Ten minutes later the young man had a second sheet taped to his back, with the two sheets joined by a flat strip of the explosive, and a second strip running down the inside of his right arm. He moved to the other end of the room, where some clothes were hanging. First he put on a white cotton vest which had a pouch sewn into the front. After that, a white shirt, then black trousers, black jacket, a wide-brimmed black hat and black slip-on shoes. His companion then picked up a black electrical wire and pipe detector of the kind that could be bought in any hardware store. He switched it on and carefully brushed it up and down the young man’s body to check nothing caused it to beep.
Nothing did.
He put the detector down on the table, nodded at his friend and started to frisk him like an airport security guard. He paid special attention to the torso, back and right arm, but came away clearly satisfied that the sheets of explosive were contoured so closely to the young man’s body as to be undetectable.
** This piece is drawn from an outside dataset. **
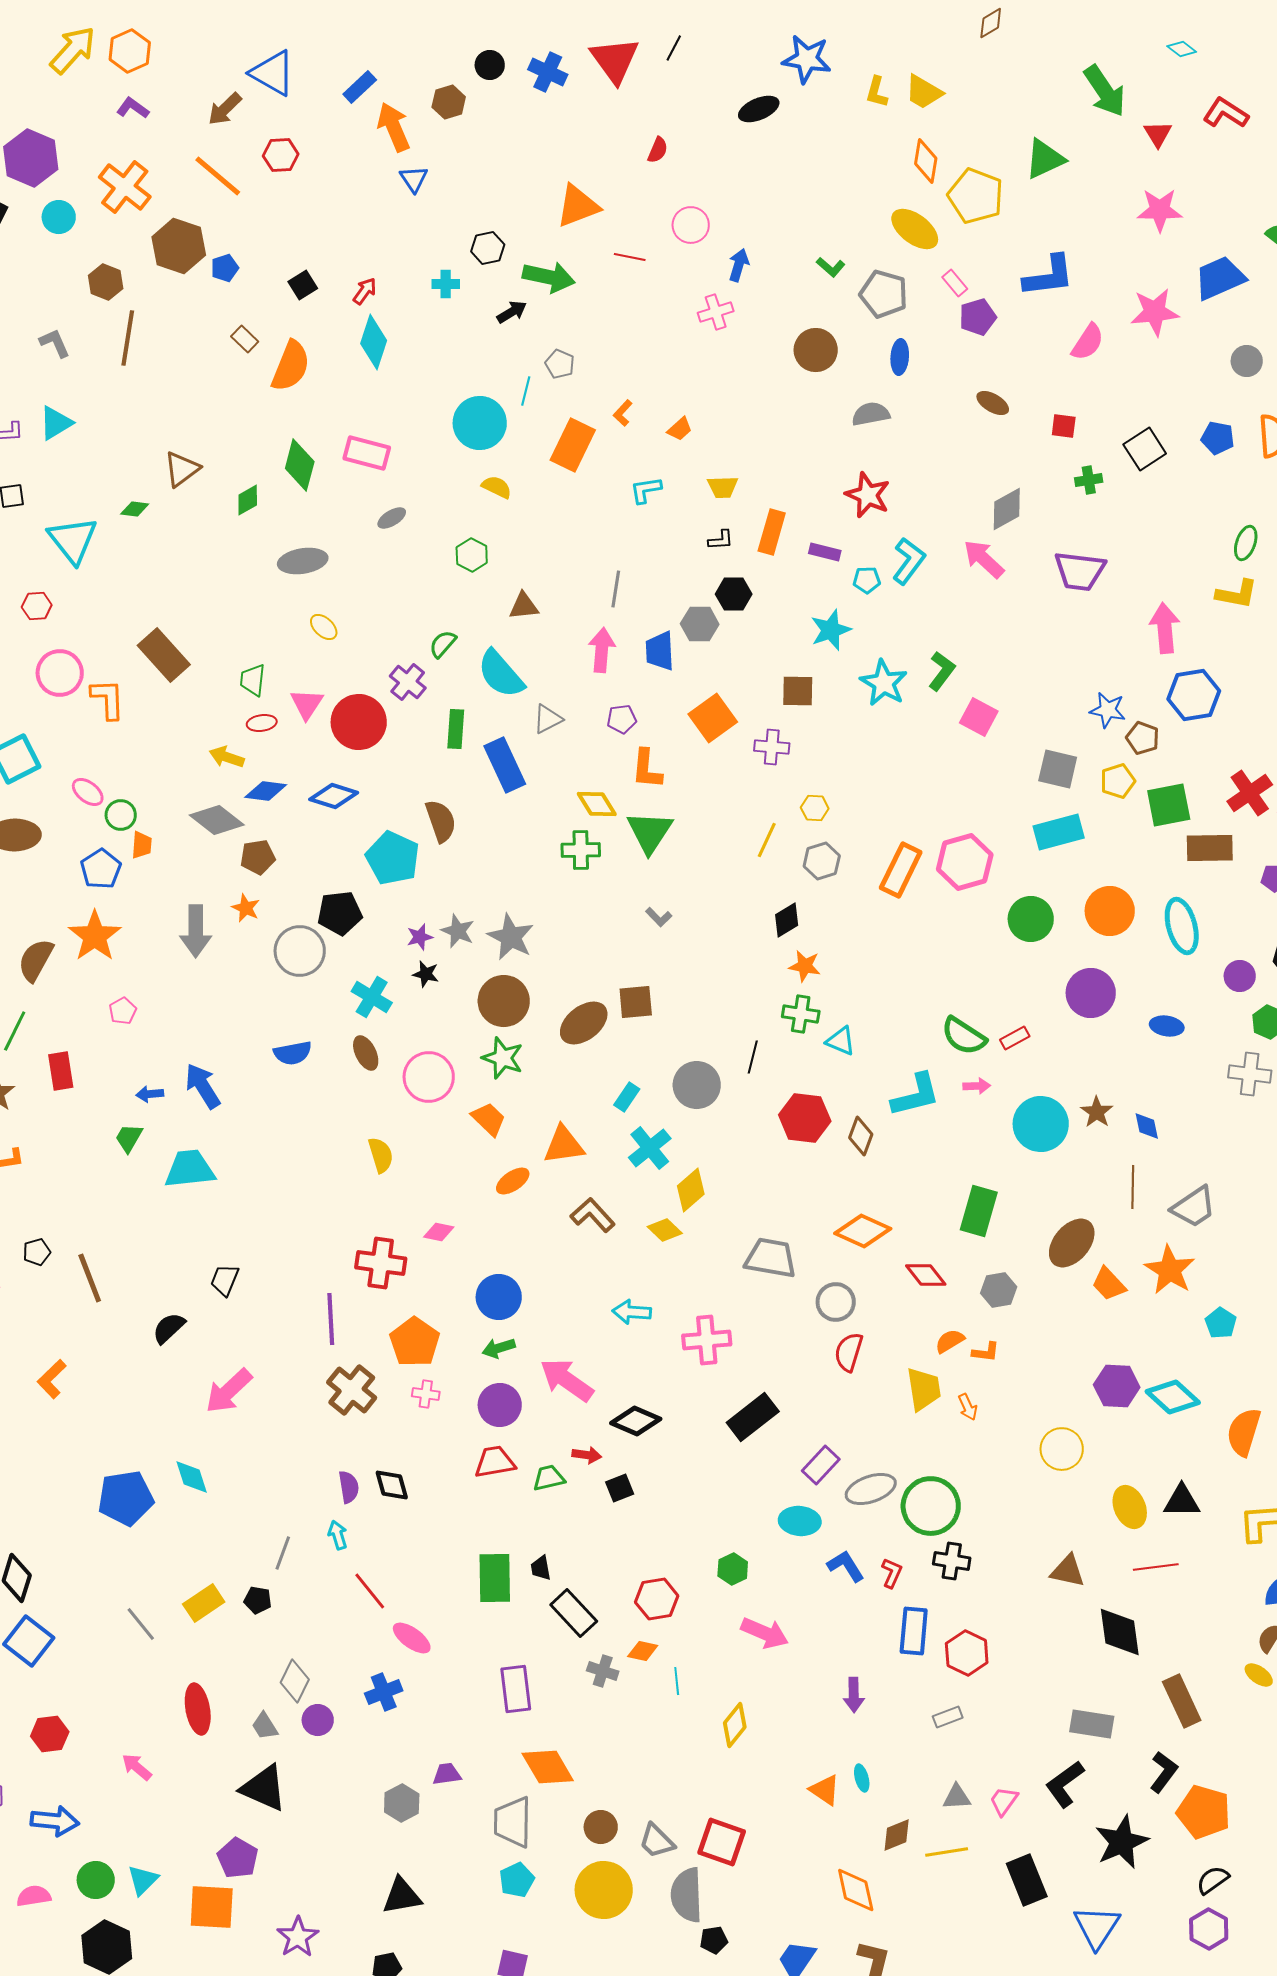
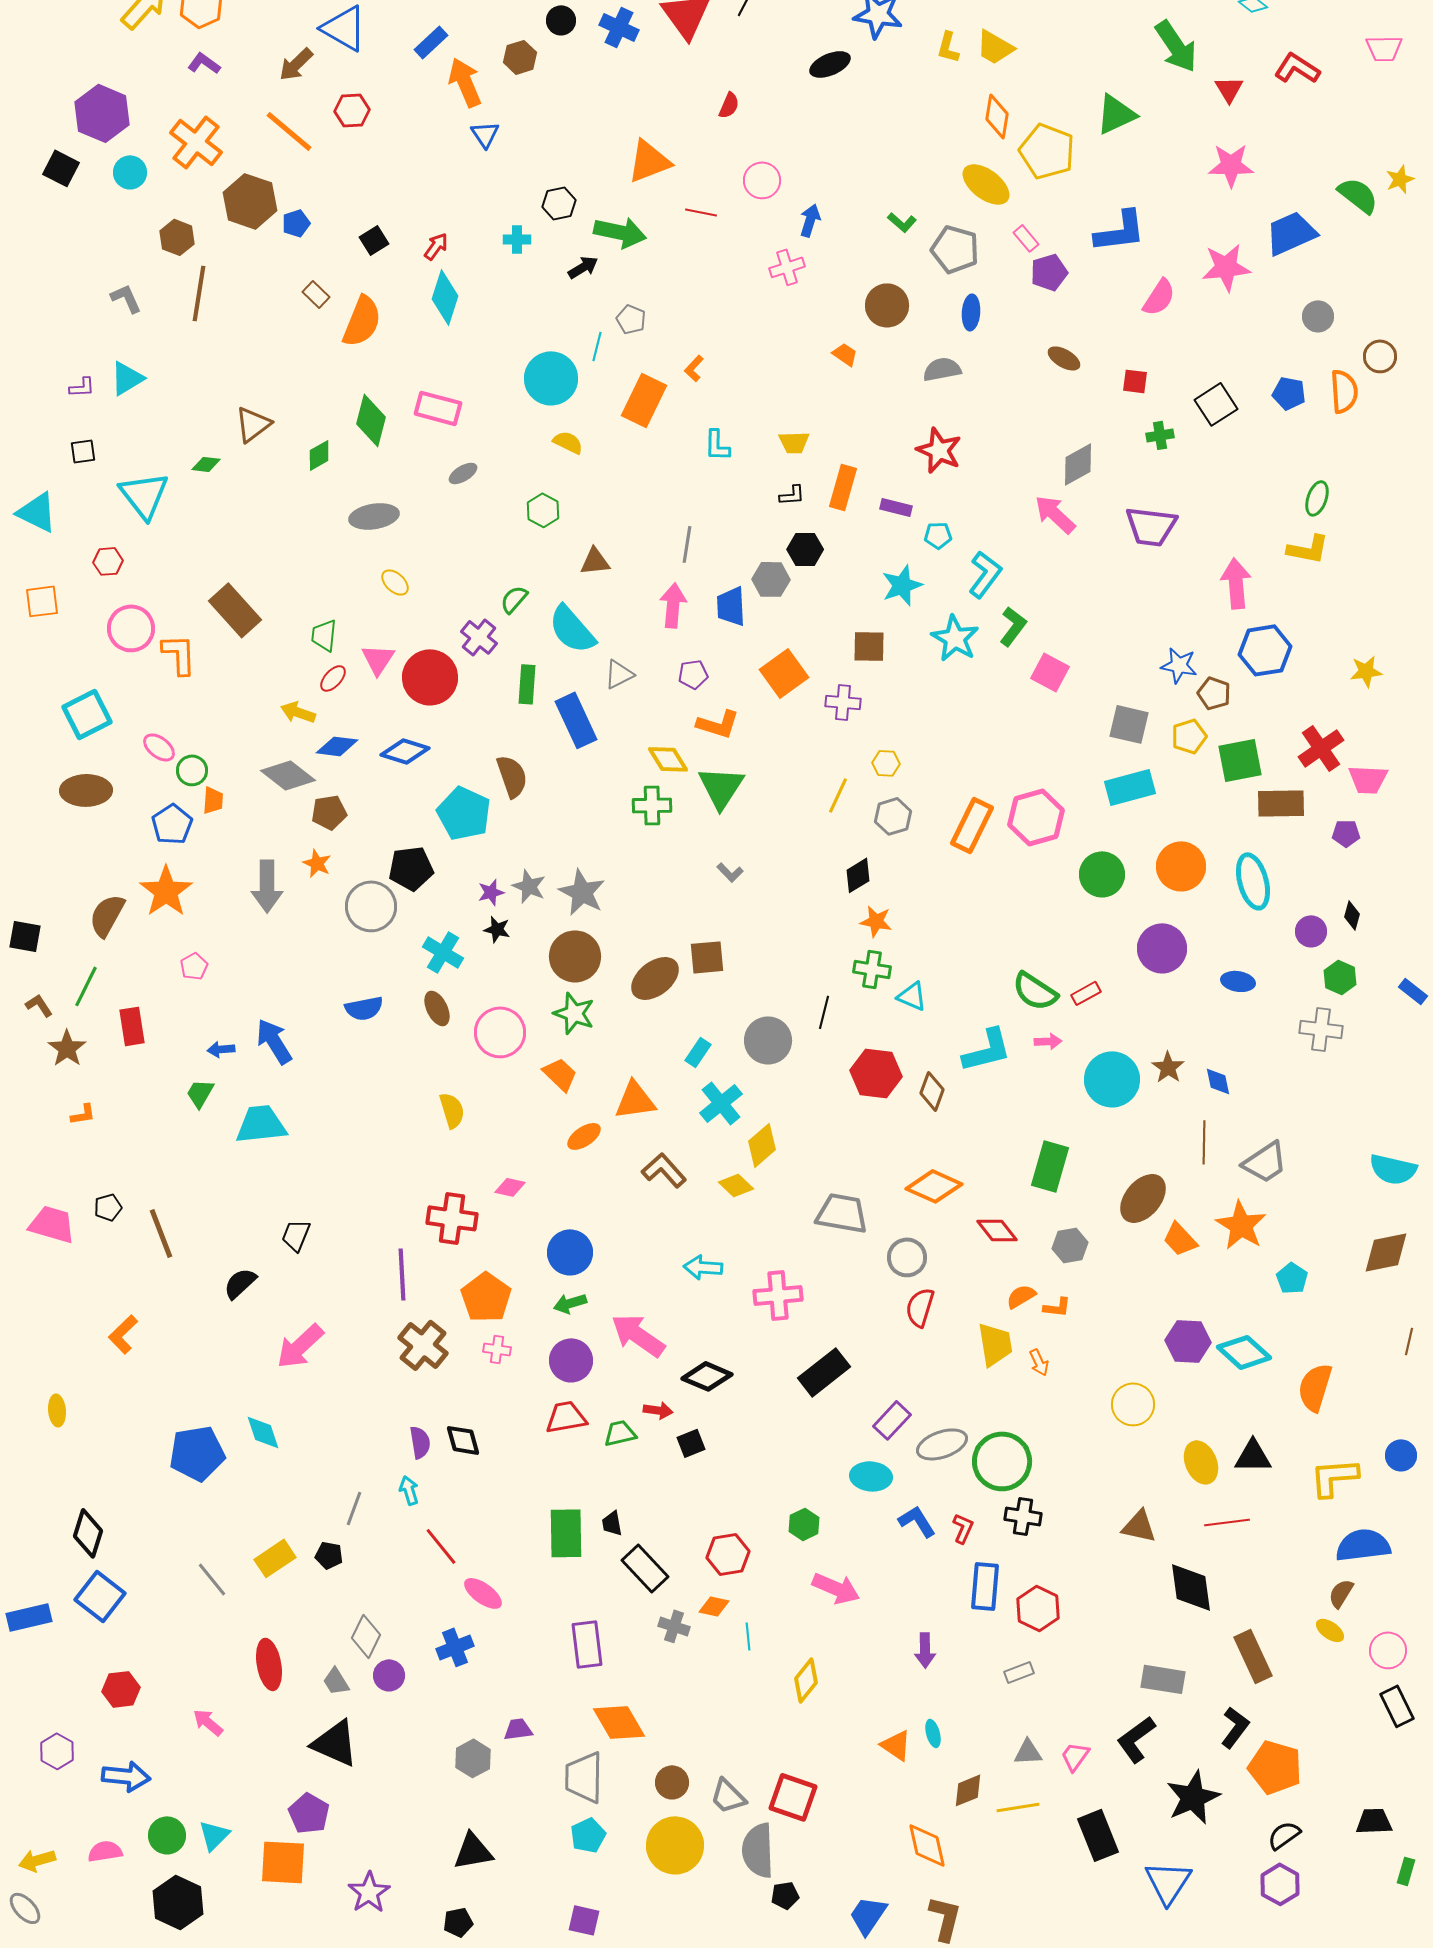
orange trapezoid: (680, 429) -> (845, 354), moved, turned -104
cyan L-shape: (646, 490) -> (717, 445), turned -80
cyan L-shape: (909, 561) -> (985, 574), moved
red ellipse: (262, 723) -> (333, 678), turned -40
orange L-shape: (647, 769) -> (718, 724), turned -78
The young man stepped back. He knew he was wearing enough plastic explosive to take many people with him. Without a detonator to deliver a charge, however, the C4 was inert and useless. There were no detonators in the room and he didn’t know how they’d be supplied. Or where. Or when. He’d find out soon enough, though. They all would. In the meantime, the other two men and the pregnant woman needed to undergo the same process. They did so in solemn silence, in the full and certain knowledge that soon they would be four walking weapons. Unrecognisable. Untraceable.
And, inshallah, unstoppable.
08.00 hrs.
Luke’s OP was far from perfect, but it was his only real option.
He’d been here since just after midnight, staking out the Dung Gate from the top of a three-storey concrete building on the other side of the perimeter road and approximately 100 metres from the gate itself. The building was a detached office block. On approaching it he’d peered into the main entrance — a pair of wide, smoked-glass doors that looked into a bland reception area with a shiny tiled floor and pot plants. A security guy sat at a desk in front of a bank of CCTVs, but he was listening to an iPod and his nose was in a book. Luke hadn’t entered the building, but skirted round the back to where there was a parking lot and a line of empty metal bins. More doors, too, all locked. But Luke saw that a metal ladder was fixed to the back of the building and ran all the way up to the roof. It echoed as he climbed up it.